▶ _Stored dataset items_
——

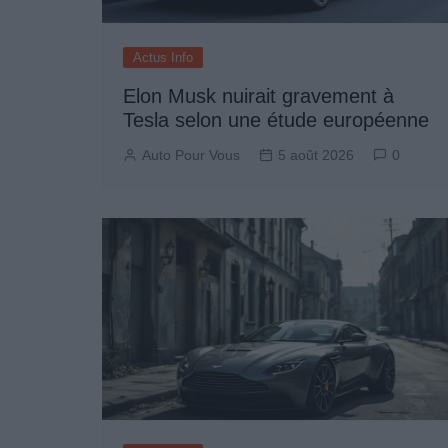
Actus Info
Elon Musk nuirait gravement à
Tesla selon une étude européenne
Auto Pour Vous
5 août 2026
0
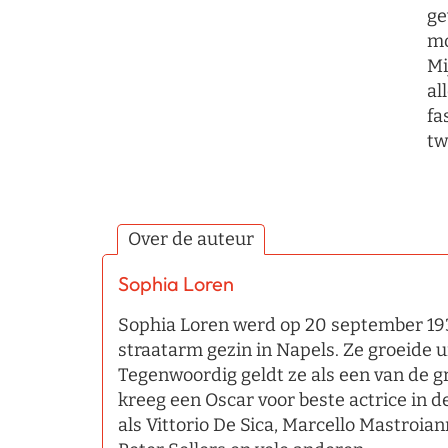
ge
mo
Mi
al
fa
tw
Over de auteur
Sophia Loren
Sophia Loren werd op 20 september 193
straatarm gezin in Napels. Ze groeide ui
Tegenwoordig geldt ze als een van de g
kreeg een Oscar voor beste actrice in d
als Vittorio De Sica, Marcello Mastroia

——

▶ _WHAT IS REQUIRED_
Copy out every line of the data in which the word "Loren" is found.

▶ _YOUR SOLUTION_
Sophia Loren
Sophia Loren werd op 20 september 193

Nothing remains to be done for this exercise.